Die Schwerkraft scheinbar ausgesetzt

Der Märkische Arbeitgeberverband spendierte drei neue Experimentierstationen für seinen Garten im Sauerlandpark. Geschäftsführer Werner Sülberg
Der Märkische Arbeitgeberverband spendierte drei neue Experimentierstationen für seinen Garten im Sauerlandpark. Geschäftsführer Werner Sülberg
Foto: IKZ

Hemer..  Werner Sülberg, Geschäftsführer des Märkischen Arbeitgeberverbandes, war der erste, der die neuen Miniphänomene am Mittwoch unter die Lupe nahm. „Hier muss noch ein wenig nachgebessert werden. Man braucht zu viel Kraft. Das schaffen die Kinder nicht“, sagte er im Sauerlandpark, wo der MAV im Landesgartenschaujahr 2010 in Kooperation mit den Arbeitgeberverbänden Arnsberg und Lüdenscheid einen Themengarten anlegen ließ. Hier sollten nicht unbedingt Blumen und Pflanzen im Vordergrund stehen, sondern Kindern und Erwachsenen die Möglichkeit gegeben werden, auszuprobieren und in die Wunderwelt der Technik einzutauchen.

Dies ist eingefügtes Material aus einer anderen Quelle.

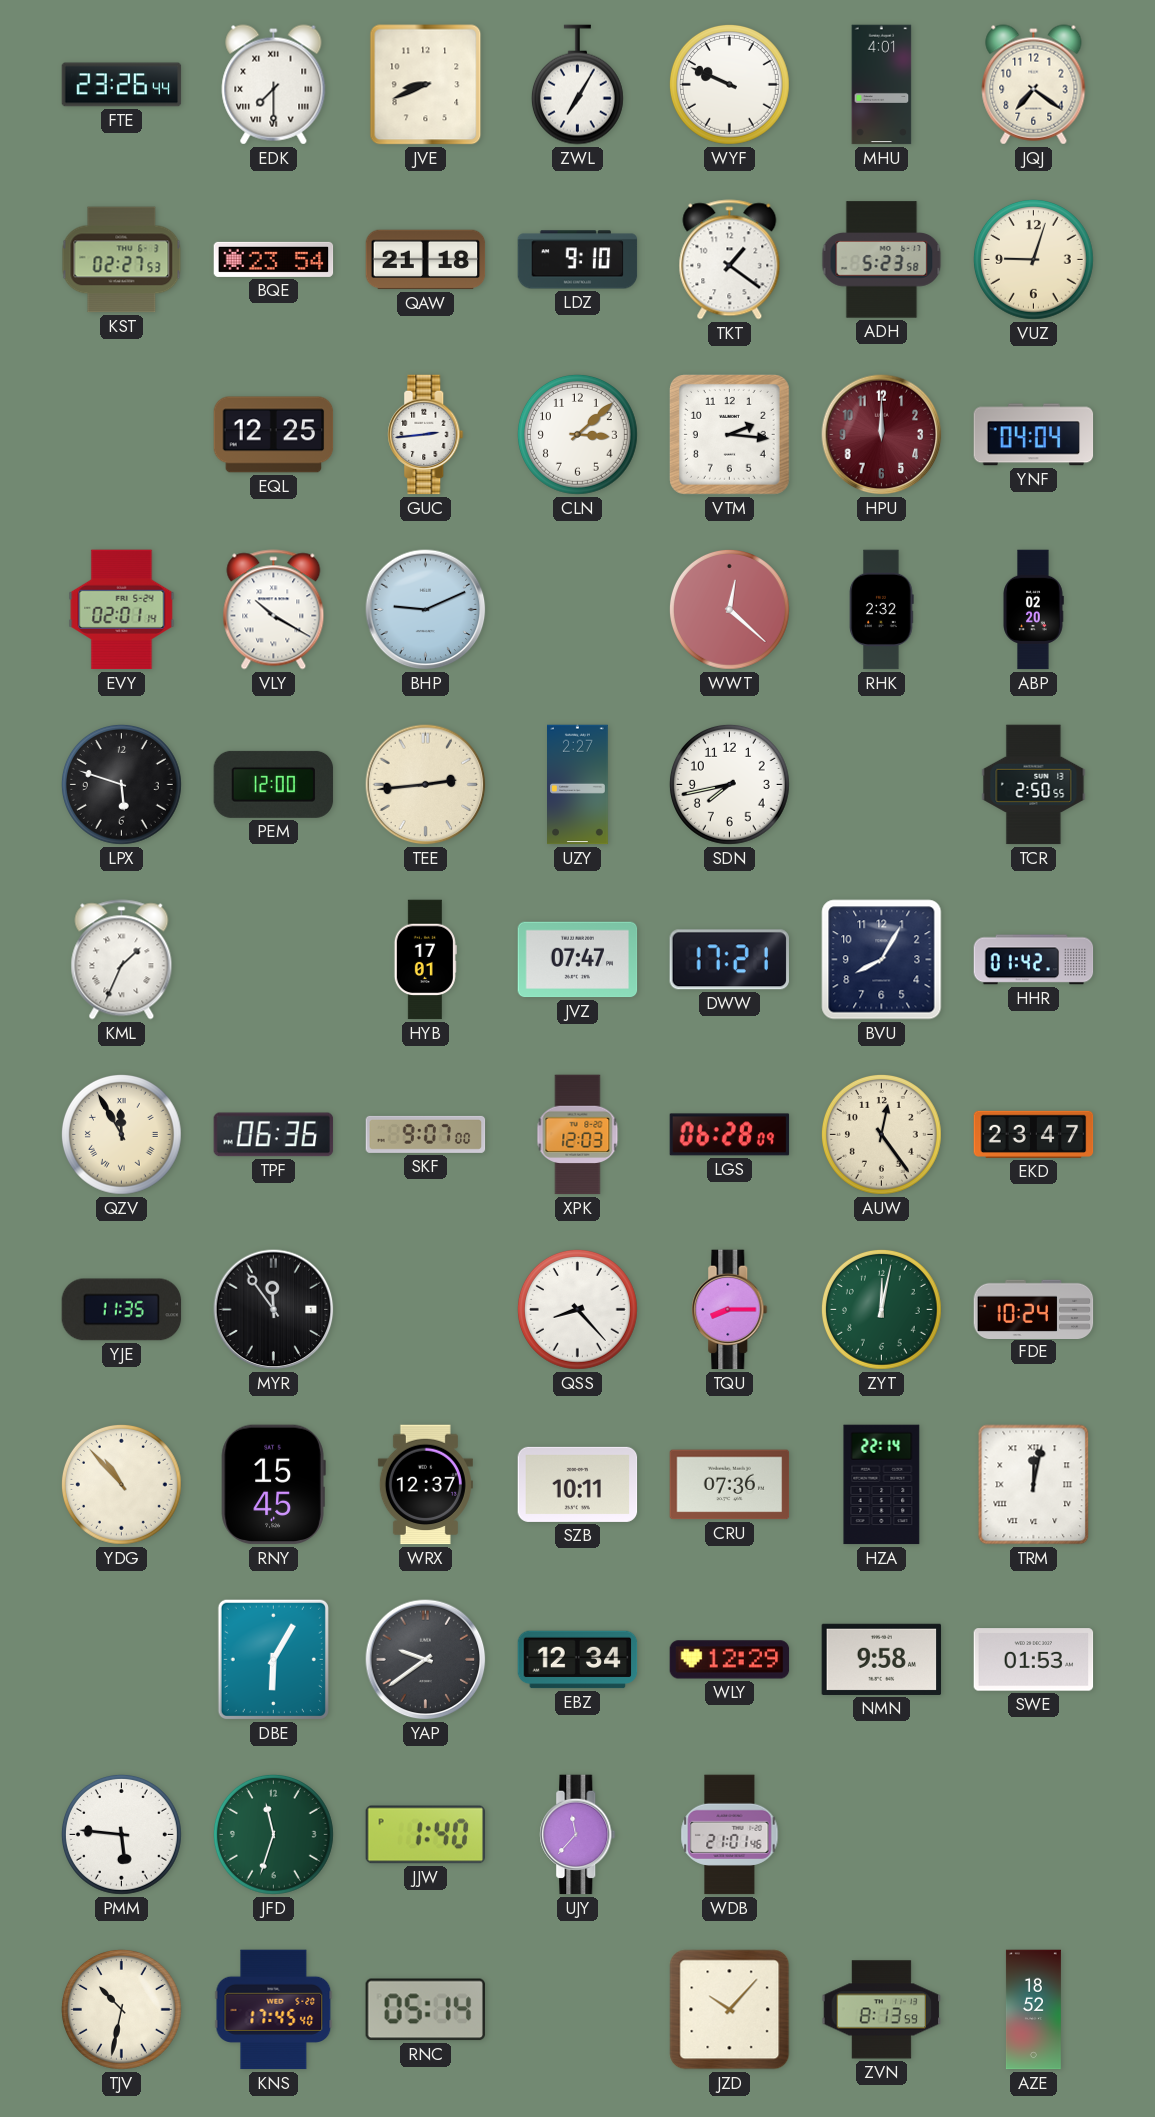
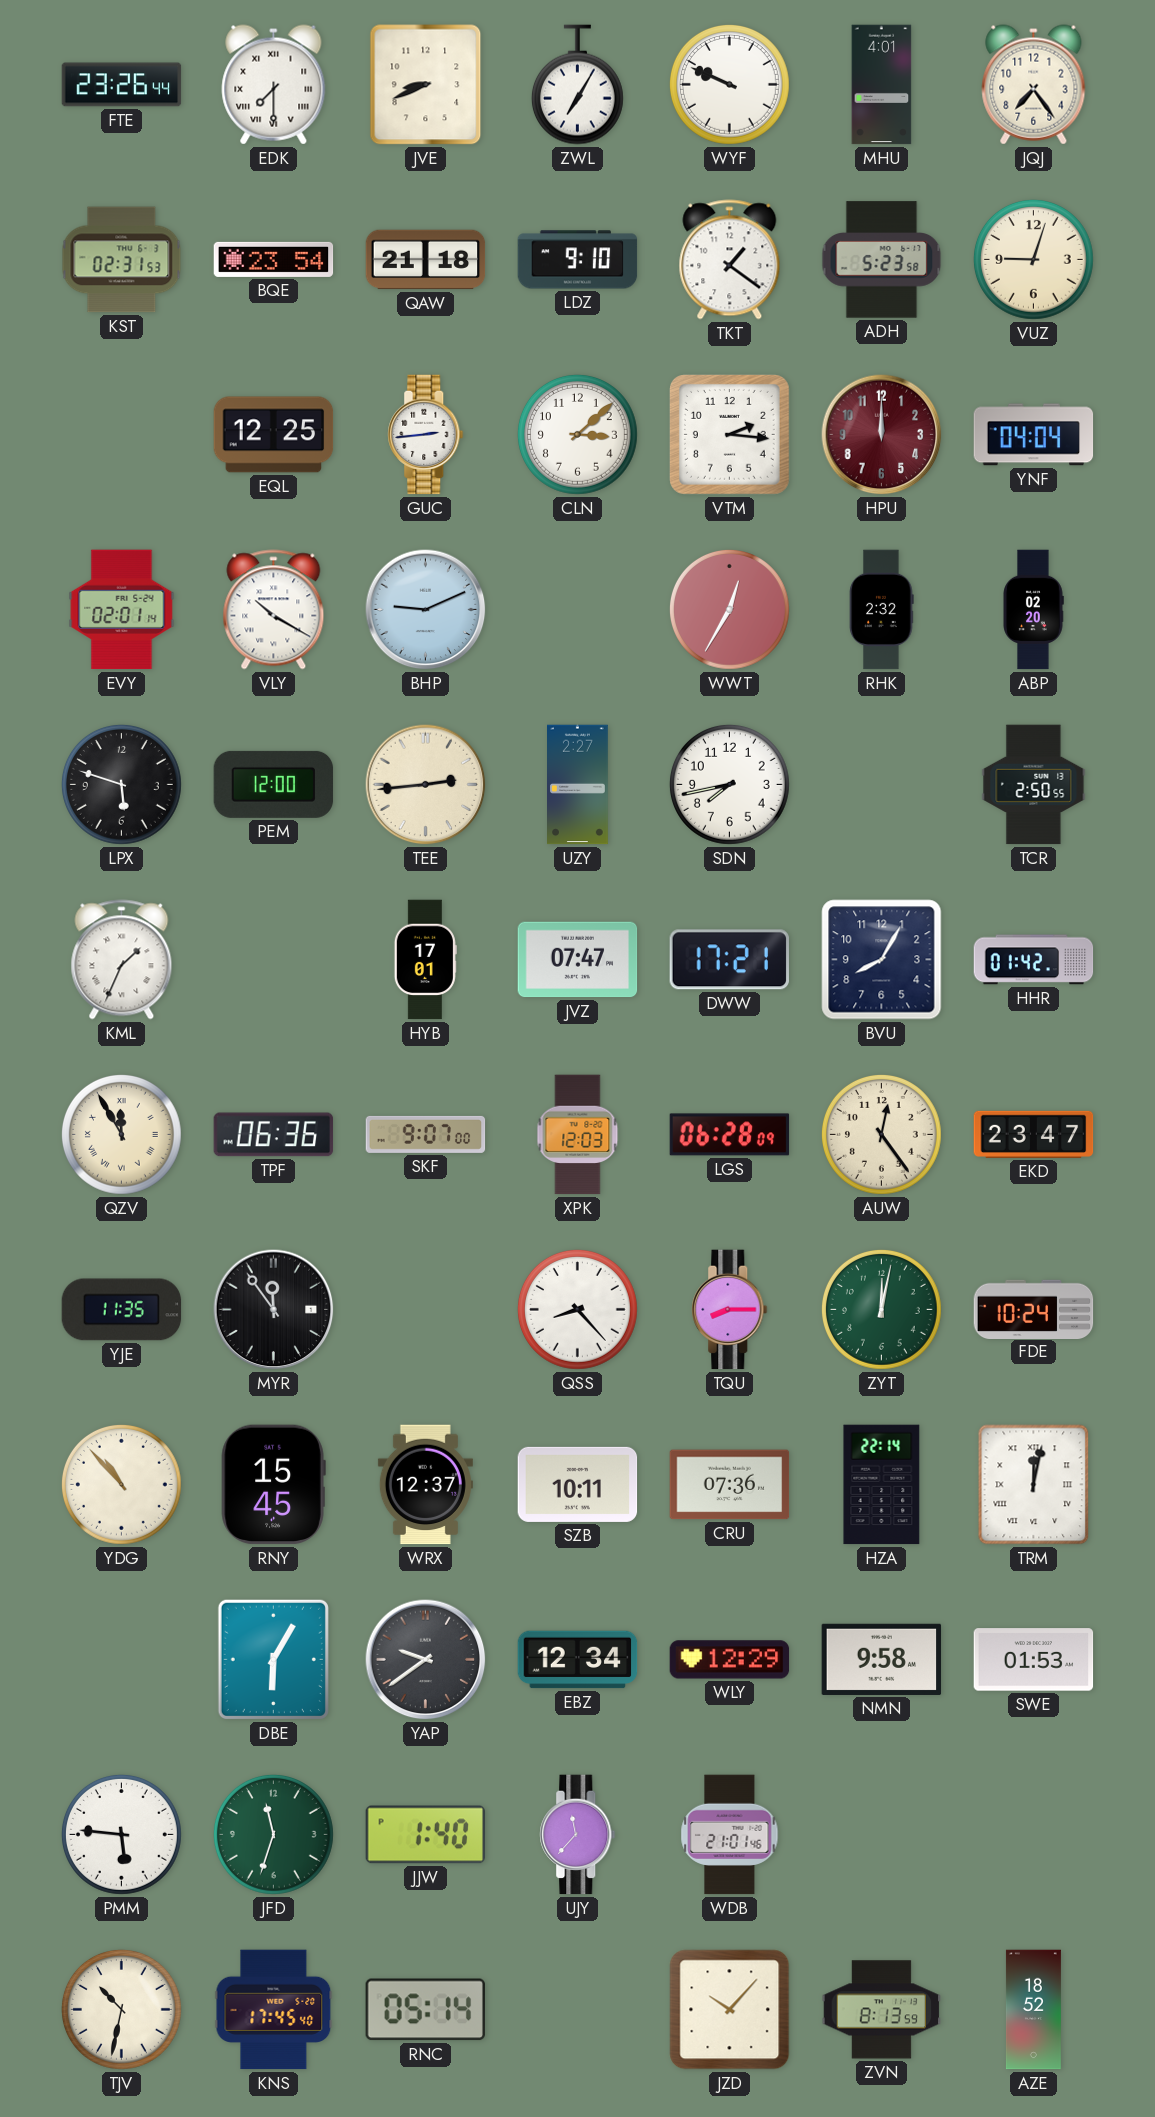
JQJ: 7:21 -> 7:24
KST: 02:27 -> 02:31
WWT: 12:22 -> 12:35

In der Tat, auch bei den drei neuen Stationen gerieten die Besucher ins Staunen. Gefertigt wurden die Stationen von Auszubildenden der verbandseigenen Lehrwerkstatt Mittel-Lenne.

„Kugelrampe“ und „Fallbremse“ neu im Garten

Warum rollt die Kugel scheinbar bergauf, warum wirken identische Teile als seien sie unterschiedlich groß, und warum fallen Körper mit derselben Masse unterschiedlich schnell – das alles können die Besucher bei den drei neuen Stationen „Kugelrampe“, „Fallbremse“ sowie „Gleich und Ungleich“ erfahren.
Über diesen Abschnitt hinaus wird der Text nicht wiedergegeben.